Hi, All:
I'm now tring to using MACS2 call peaks for CHIP-seq data. But most of the information for this software are base on MACS1.4 or lower.
So, I just do a small test for it, and it runs very fast, I have enough time and storage to try it. So, the question is : Is there any criteria for choosing proper parameters for MASC2,
ARGUMENTS LIST:
name = Xu_MUT_rep1
format = SAM
ChIP-seq file = ['SRR1042593.sam']
control file = ['SRR1042594.sam']
effective genome size = 2.70e+09
band width = 300
model fold = [5, 50]
qvalue cutoff = 5.00e-02
Larger dataset will be scaled towards smaller dataset.

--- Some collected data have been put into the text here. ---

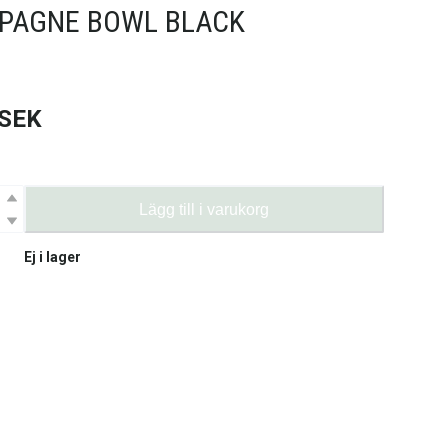
PAGNE BOWL BLACK
SEK
Lägg till i varukorg
Ej i lager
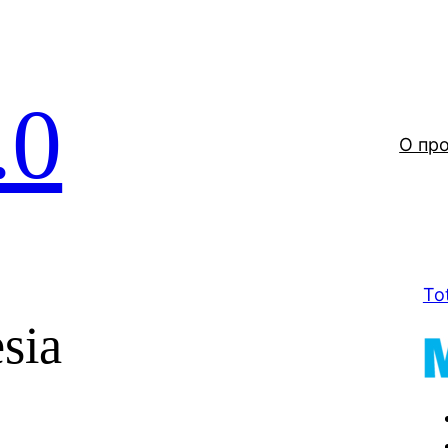
.0
О пр
To
sia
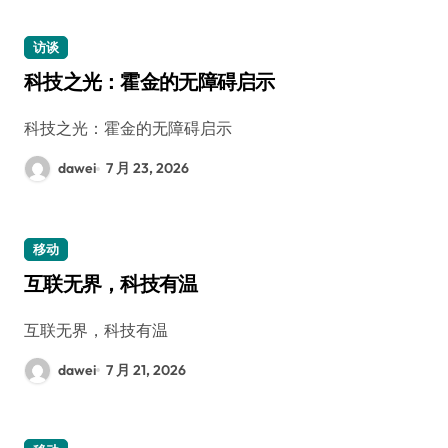
访谈
科技之光：霍金的无障碍启示
科技之光：霍金的无障碍启示
dawei
7 月 23, 2026
移动
互联无界，科技有温
互联无界，科技有温
dawei
7 月 21, 2026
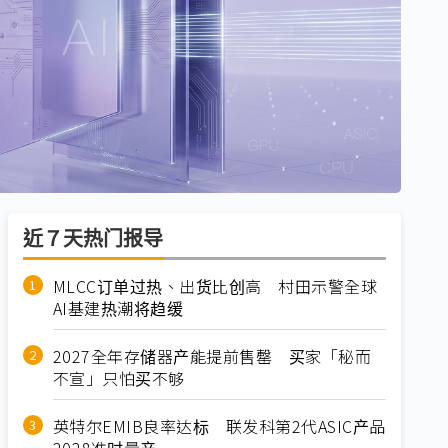
近７天热门报导
MLCC订单过热、出货比创高 村田示警全球
AI基建热潮将趋缓
2027全年存储器产能提前售罄 买家「秘而
不宣」只怕买不够
英特尔EMIB良率达标 联发科第2代ASIC产品
2028准时量产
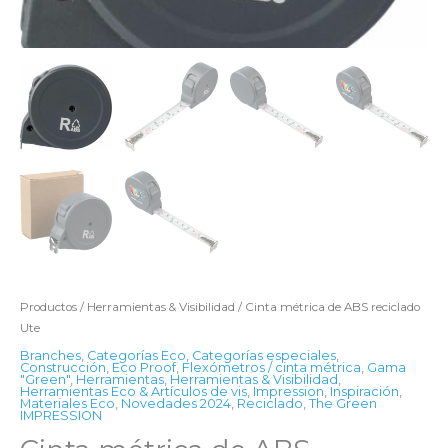
Productos
/
Herramientas & Visibilidad
/ Cinta métrica de ABS reciclado
Ute
Branches
,
Categorías Eco
,
Categorías especiales
,
Construcción
,
Eco Proof
,
Flexómetros / cinta métrica
,
Gama
"Green"
,
Herramientas
,
Herramientas & Visibilidad
,
Herramientas Eco & Artículos de vis
,
Impression
,
Inspiración
,
Materiales Eco
,
Novedades 2024
,
Reciclado
,
The Green
IMPRESSION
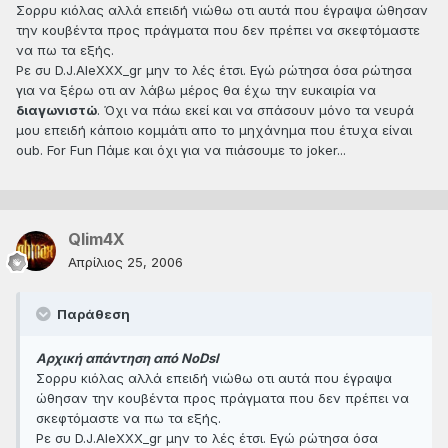
Σορρυ κιόλας αλλά επειδή νιώθω οτι αυτά που έγραψα ώθησαν
την κουβέντα προς πράγματα που δεν πρέπει να σκεφτόμαστε
να πω τα εξής.
Ρε συ D.J.AleXXX_gr μην το λές έτσι. Εγώ ρώτησα όσα ρώτησα
για να ξέρω οτι αν λάβω μέρος θα έχω την ευκαιρία να
διαγωνιστώ
. Όχι να πάω εκεί και να σπάσουν μόνο τα νευρά
μου επειδή κάποιο κομμάτι απο το μηχάνημα που έτυχα είναι
oub. For Fun Πάμε και όχι για να πιάσουμε το joker...
Qlim4X
Απρίλιος 25, 2006
Παράθεση
Αρχική απάντηση από NoDsl
Σορρυ κιόλας αλλά επειδή νιώθω οτι αυτά που έγραψα
ώθησαν την κουβέντα προς πράγματα που δεν πρέπει να
σκεφτόμαστε να πω τα εξής.
Ρε συ D.J.AleXXX_gr μην το λές έτσι. Εγώ ρώτησα όσα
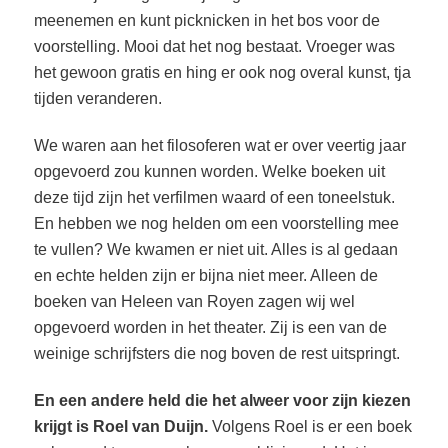
meenemen en kunt picknicken in het bos voor de
voorstelling. Mooi dat het nog bestaat. Vroeger was
het gewoon gratis en hing er ook nog overal kunst, tja
tijden veranderen.
We waren aan het filosoferen wat er over veertig jaar
opgevoerd zou kunnen worden. Welke boeken uit
deze tijd zijn het verfilmen waard of een toneelstuk.
En hebben we nog helden om een voorstelling mee
te vullen? We kwamen er niet uit. Alles is al gedaan
en echte helden zijn er bijna niet meer. Alleen de
boeken van Heleen van Royen zagen wij wel
opgevoerd worden in het theater. Zij is een van de
weinige schrijfsters die nog boven de rest uitspringt.
En een andere held die het alweer voor zijn kiezen
krijgt is Roel van Duijn.
Volgens Roel is er een boek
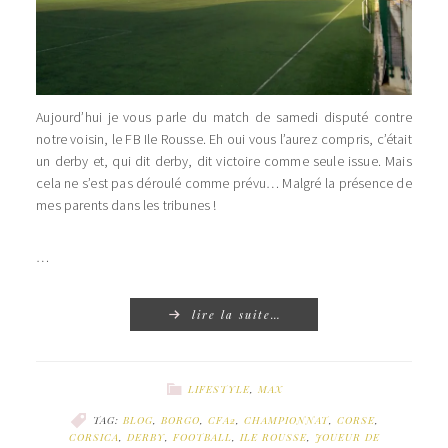
Aujourd’hui je vous parle du match de samedi disputé contre
notre voisin, le FB Ile Rousse. Eh oui vous l’aurez compris, c’était
un derby et, qui dit derby, dit victoire comme seule issue. Mais
cela ne s’est pas déroulé comme prévu… Malgré la présence de
mes parents dans les tribunes !
…
lire la suite…
LIFESTYLE
,
MAX
TAG:
BLOG
,
BORGO
,
CFA2
,
CHAMPIONNAT
,
CORSE
,
CORSICA
,
DERBY
,
FOOTBALL
,
ILE ROUSSE
,
JOUEUR DE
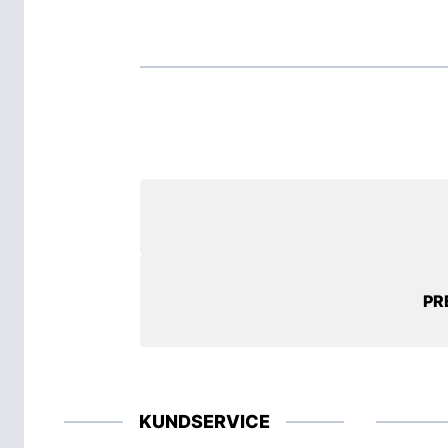
PR
KUNDSERVICE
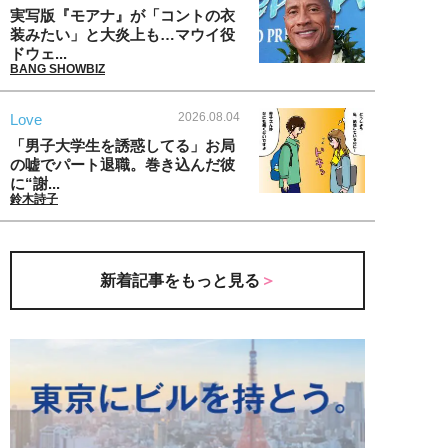
実写版『モアナ』が「コントの衣
装みたい」と大炎上も…マウイ役
ドウェ...
BANG SHOWBIZ
2026.08.04
Love
「男子大学生を誘惑してる」お局
の嘘でパート退職。巻き込んだ彼
に“謝...
鈴木詩子
新着記事をもっと見る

Range for calculating regional lambda is: 1000 bps and 10000 bps
Broad region calling is off
Paired-End mode is off
For the code below, I got less than 100 peaks, that I don't know what's wrong with the parameters.
nohup time ~/.local/bin/macs2 callpeak -c SRR1042594.sorted.bam -t SRR1042593.sorted.bam -f BAM -B -g hs -n Xu_MUT_rep1 2>Xu_MUT_rep1.masc2.log &
nohup time ~/.local/bin/macs2 callpeak -c SRR1042596.sorted.bam -t SRR1042595.sorted.bam -f BAM -B -g hs -n Xu_MUT_rep2 2>Xu_MUT_rep2.masc2.log &
nohup time ~/.local/bin/macs2 callpeak -c SRR1042598.sorted.bam -t SRR1042597.sorted.bam -f BAM -B -g hs -n Xu_WT_rep1 2>Xu_WT_rep1.masc2.log &
nohup time ~/.local/bin/macs2 callpeak -c SRR1042600.sorted.bam -t SRR1042599.sorted.bam -f BAM -B -g hs -n Xu_WT_rep2 2>Xu_WT_rep2.masc2.log &
should I do some filter for the alignment files ?
## cat >run_bowtie2.sh
ls *.fastq | while read id ;
do
echo $id
~/biosoft/bowtie/bowtie2-2.2.9/bowtie2 -p 8 -x ~/biosoft/bowtie/hg19_index/hg19 -U $id -S ${id%%.*}.sam 2>${id%%.*}.align.log;
samtools view -bhS -q 30 ${id%%.*}.sam > ${id%%.*}.bam
samtools sort ${id%%.*}.bam ${id%%.*}.sort ## prefix for the output
samtools index ${id%%.*}.sorted.bam
done
I don't know whether I should filter out the alignment quality less than 30 , I just do it.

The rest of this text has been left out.